So, did the DVD live up to our expectations? Let's take a look at the good and the not so good:
The camera work and editing was excellent. The shots were clear, didn't look like they were taken through a salty lens, and the cameras were well-positioned. The look of the videos was better than most we've seen. And the sound was also excellent - no wind noise, appropriate volume, etc.
The opening scene of the paddler getting flushed out and separated from the kayak was a excellent way to catch the viewer's attention. And it was good to see rescues in challenging conditions. Classes generally teach how to rescue in flat water, but you aren’t as likely to wet exit in flat water as you are in waves and currents. Good reminder that we should practice the rescues in these tougher conditions.
The video had a good discussion of toggles and decklines – what they do and why you would want them.
The Not So Good
This video claims to “give all the tools” one would need, but we found that it doesn’t meet this goal. I guess that would be a tall order for a 30 minute long video (plus 5 minutes of extras). This video shows a variety of rescues in conditions varying from flat to advanced, but doesn’t provide the details one would need to learn these rescues from scratch.
If you are a novice paddler, watching this video may be good to show you the types of conditions that a sea kayak can be rescued in, but won’t do much to get you ready to do so. The Sea Kayak with Gordon Brown Volume 2 video, which also covers rescues, would be better. California Kayaker Magazine will be running a review of the Gordon Brown volume 2 video in the upcoming Spring 2012 issue (and the volume 1 video in a future blog post here).
We do think the Body Boat Blade Sea Kayak Rescue video shows much that an intermediate or advanced paddler could make use of, but they would likely need to watch it a few times to catch the details. For example, they sometimes use the heel-hook re-entry, sometimes the classic lunge on the back deck, and from time to time the swimmer will get back into their boat from between the two boats.

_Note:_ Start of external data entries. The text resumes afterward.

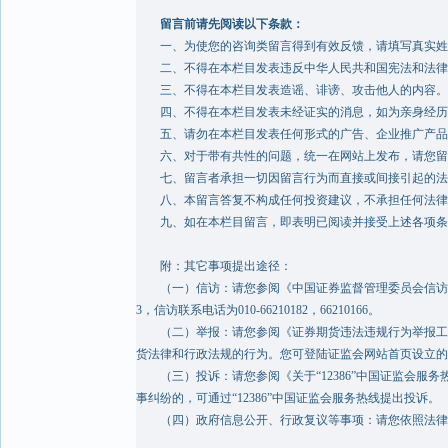
留言前请先阅读以下条款：
一、为使您的咨询类留言得到有效反馈，请填写真实姓
二、不得在本栏目发表违反中华人民共和国宪法和法律
三、不得在本栏目发表造谣、诽谤、攻击他人的内容。
四、不得在本栏目发表未经证实的消息，如为亲身经历
五、请勿在本栏目发表任何形式的广告、企业推广产品
六、对于带有共性的问题，统一在网站上发布，请您留
七、留言者承担一切因留言行为而直接或间接引起的法
八、本留言答复不构成任何投资建议，不承担任何法律责
九、如在本栏目留言，即表明已阅读并接受上述各项条
附：其它事项提出途径：
（一）信访：请您参阅《中国证券监督管理委员会信访工作规
3，信访联系电话为010-66210182，66210166。
（二）举报：请您参阅《证券期货违法违规行为举报工作暂
货法律和行政法规的行为。您可登陆证监会网站首页设立的“
（三）投诉：请您参阅《关于“12386”中国证监会服务
事纠纷的，可通过“12386”中国证监会服务热线提出投诉。
（四）政府信息公开、行政复议等事项：请您依照法律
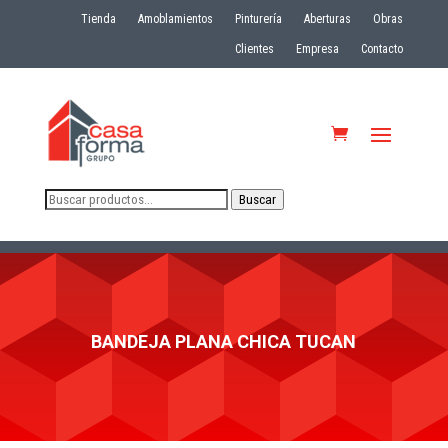
Tienda
Amoblamientos
Pinturería
Aberturas
Obras
Clientes
Empresa
Contacto
Buscar
Buscar
por:
BANDEJA PLANA CHICA TUCAN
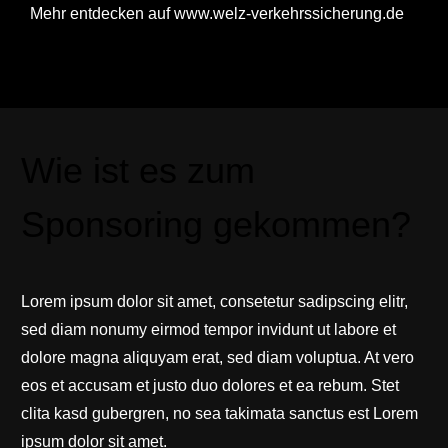
Mehr entdecken auf
www.welz-verkehrssicherung.de
Wie ist es zum
Sponsoring gekommen?
Lorem ipsum dolor sit amet, consetetur sadipscing elitr,
sed diam nonumy eirmod tempor invidunt ut labore et
dolore magna aliquyam erat, sed diam voluptua. At vero
eos et accusam et justo duo dolores et ea rebum. Stet
clita kasd gubergren, no sea takimata sanctus est Lorem
ipsum dolor sit amet.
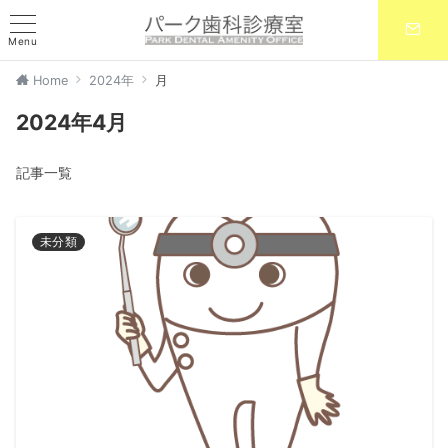
Menu
Home
2024年
月
2024年4月
記事一覧
未分類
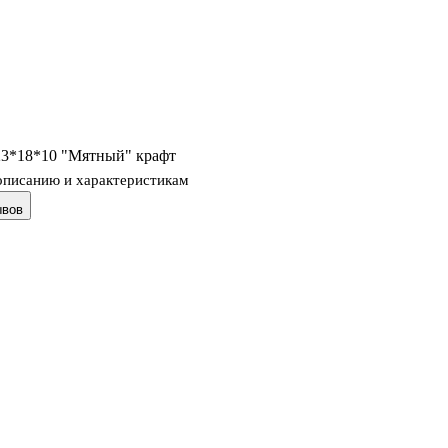
23*18*10 "Мятный" крафт
описанию и характеристикам
ывов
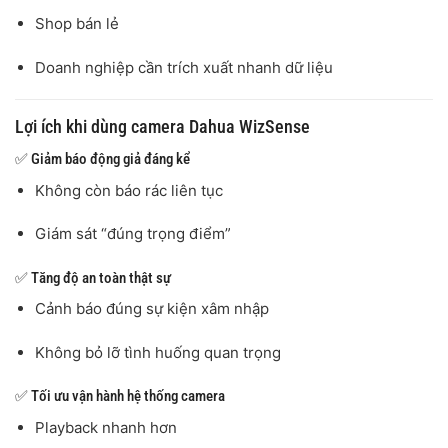
Shop bán lẻ
Doanh nghiệp cần trích xuất nhanh dữ liệu
Lợi ích khi dùng camera Dahua WizSense
✅ Giảm báo động giả đáng kể
Không còn báo rác liên tục
Giám sát “đúng trọng điểm”
✅ Tăng độ an toàn thật sự
Cảnh báo đúng sự kiện xâm nhập
Không bỏ lỡ tình huống quan trọng
✅ Tối ưu vận hành hệ thống camera
Playback nhanh hơn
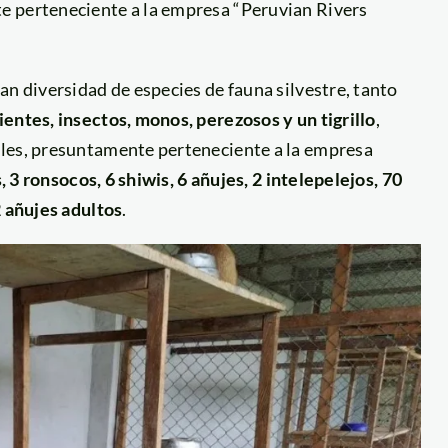
e perteneciente a la empresa “Peruvian Rivers
an diversidad de especies de fauna silvestre, tanto
ientes, insectos, monos, perezosos y un tigrillo
,
bles, presuntamente perteneciente a la empresa
, 3 ronsocos, 6 shiwis, 6 añujes, 2 intelepelejos, 70
2 añujes adultos
.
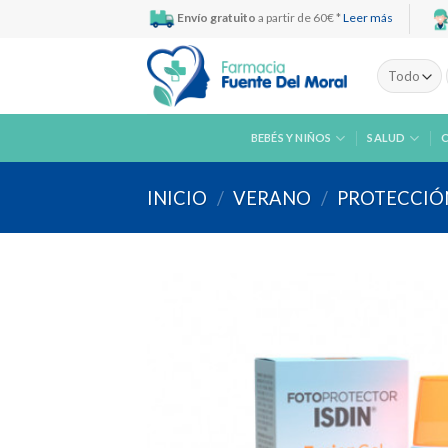
Skip
Envío gratuito
a partir de 60€ *
Leer más
to
content
BEBÉS Y NIÑOS
SALUD
INICIO
/
VERANO
/
PROTECCIÓ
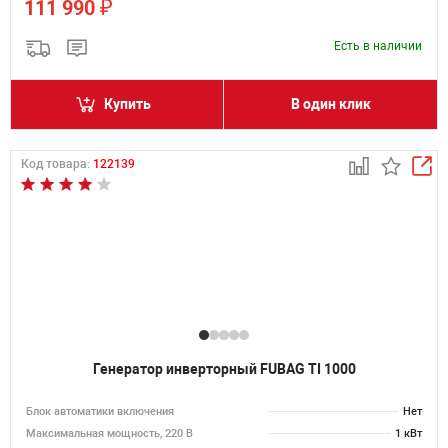
₽
111 990
Есть в наличии
Купить
В один клик
Код товара:
122139
Генератор инверторный FUBAG TI 1000
Блок автоматики включения
Нет
Максимальная мощность, 220 В
1 кВт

Nothing is mentioned on when or why you would use one over the other, but it is good to see them done so you can get some info that will hopefully give you some things to try the next time you are doing rescue practice. No one rescue method works in all situations, so having multiple ways of doing a rescue in your repertoire is important.

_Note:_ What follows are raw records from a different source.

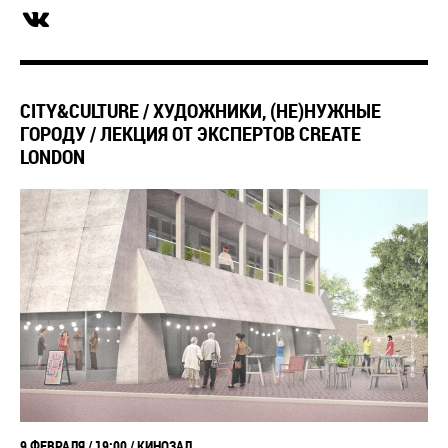
CITY&CULTURE / ХУДОЖНИКИ, (НЕ)НУЖНЫЕ
ГОРОДУ / ЛЕКЦИЯ ОТ ЭКСПЕРТОВ CREATE
LONDON
9 ФЕВРАЛЯ / 19:00 / КИНОЗАЛ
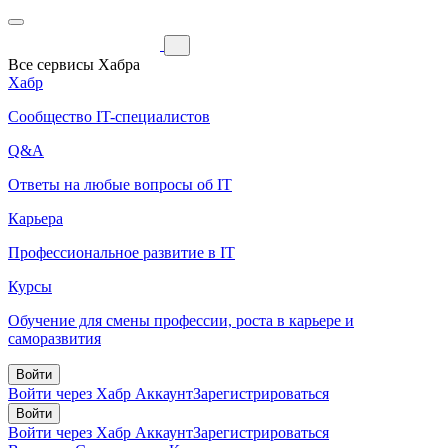
Все сервисы Хабра
Хабр
Сообщество IT-специалистов
Q&A
Ответы на любые вопросы об IT
Карьера
Профессиональное развитие в IT
Курсы
Обучение для смены профессии, роста в карьере и
саморазвития
Войти
Войти через Хабр Аккаунт
Зарегистрироваться
Войти
Войти через Хабр Аккаунт
Зарегистрироваться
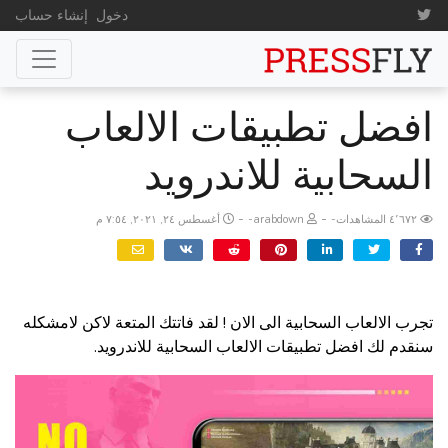
دخول
إنشاء حساب
افضل تطبيقات الالعاب
السحابية للاندرويد
-
-
٤٬٦٧٢ المشاهدات
arabdown
أغسطس ٢٤, ٢٠٢١, ٧:٥٤ م
تجرب الالعاب السحابية الى الان ! لقد فاتتك المتعة لاكن لامشكله
سنقدم لك
افضل تطبيقات الالعاب السحابية للاندرويد.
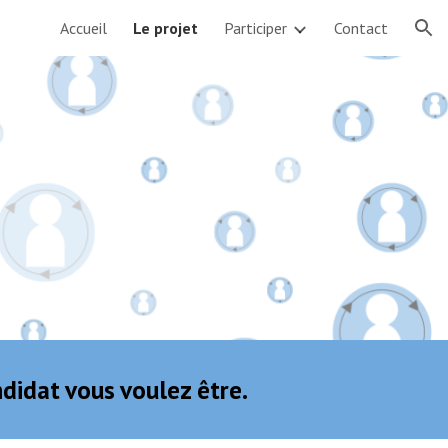
Accueil
Le projet
Participer
Contact
ion
ndidat vous voulez être.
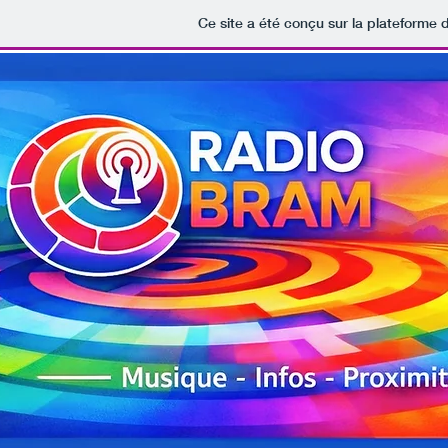
Ce site a été conçu sur la plateforme 
Accueil
Émissions de radio
Nos actualités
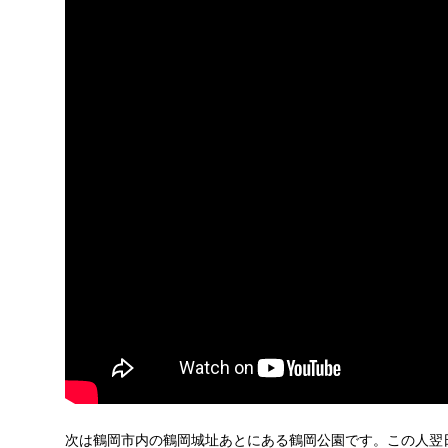
次は鶴岡市内の鶴岡城址あとにある鶴岡公園です。この人翌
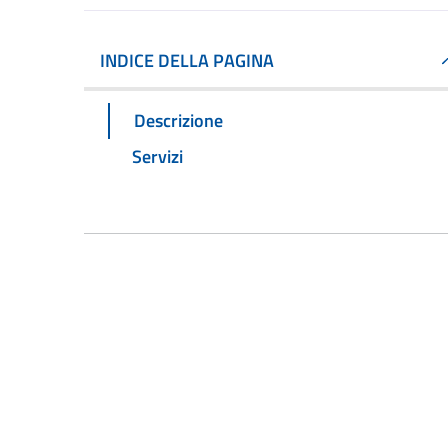
INDICE DELLA PAGINA
Descrizione
Servizi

You can take a look at the video’s trailer below:
Get it if you want a complete library of every sea kayak DVD out there. There are much worse ways to waste 30 minutes than watching this DVD.
Don't get it if you are looking for the 1 DVD that will teach you everything you need to know about rescues. The Gordon Brown video will be better for this, but in reality taking a rescue class would be much more useful, as they not just teach you, but also make you try the rescues.